Nothing but the lines from the top of the data to the line holding "реанимирован. Хотя бы" should be printed, word for word and both ends included; leave the pictures out.

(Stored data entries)
══════════
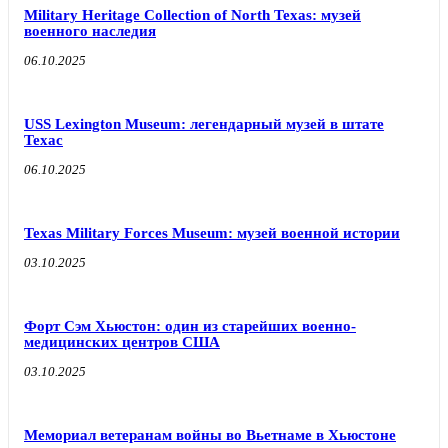
Military Heritage Collection of North Texas: музей
военного наследия
06.10.2025
USS Lexington Museum: легендарный музей в штате
Техас
06.10.2025
Texas Military Forces Museum: музей военной истории
03.10.2025
Форт Сэм Хьюстон: один из старейших военно-
медицинских центров США
03.10.2025
Мемориал ветеранам войны во Вьетнаме в Хьюстоне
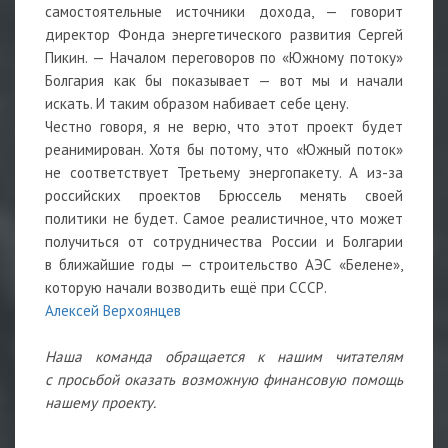
самостоятельные источники дохода, — говорит
директор Фонда энергетического развития Сергей
Пикин. — Началом переговоров по «Южному потоку»
Болгария как бы показывает — вот мы и начали
искать. И таким образом набивает себе цену.
Честно говоря, я не верю, что этот проект будет
реанимирован. Хотя бы потому, что «Южный поток»
не соответствует Третьему энергопакету. А из-за
российских проектов Брюссель менять своей
политики не будет. Самое реалистичное, что может
получиться от сотрудничества России и Болгарии
в ближайшие годы — строительство АЭС «Белене»,
которую начали возводить ещё при СССР.
Алексей Верхоянцев
Наша команда обращается к нашим читателям
с просьбой оказать возможную финансовую помощь
нашему проекту.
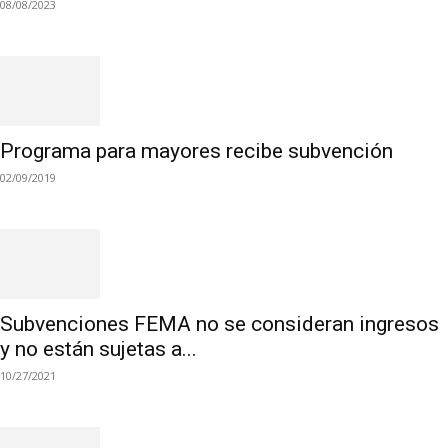
08/08/2023
Programa para mayores recibe subvención
02/09/2019
Subvenciones FEMA no se consideran ingresos
y no están sujetas a...
10/27/2021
══════════
* [OUTPUT OF THE TASK]
Military Heritage Collection of North Texas: музей
военного наследия
06.10.2025
USS Lexington Museum: легендарный музей в штате
Техас
06.10.2025
Texas Military Forces Museum: музей военной истории
03.10.2025
Форт Сэм Хьюстон: один из старейших военно-
медицинских центров США
03.10.2025
Мемориал ветеранам войны во Вьетнаме в Хьюстоне
самостоятельные источники дохода, — говорит
директор Фонда энергетического развития Сергей
Пикин. — Началом переговоров по «Южному потоку»
Болгария как бы показывает — вот мы и начали
искать. И таким образом набивает себе цену.
Честно говоря, я не верю, что этот проект будет
реанимирован. Хотя бы потому, что «Южный поток»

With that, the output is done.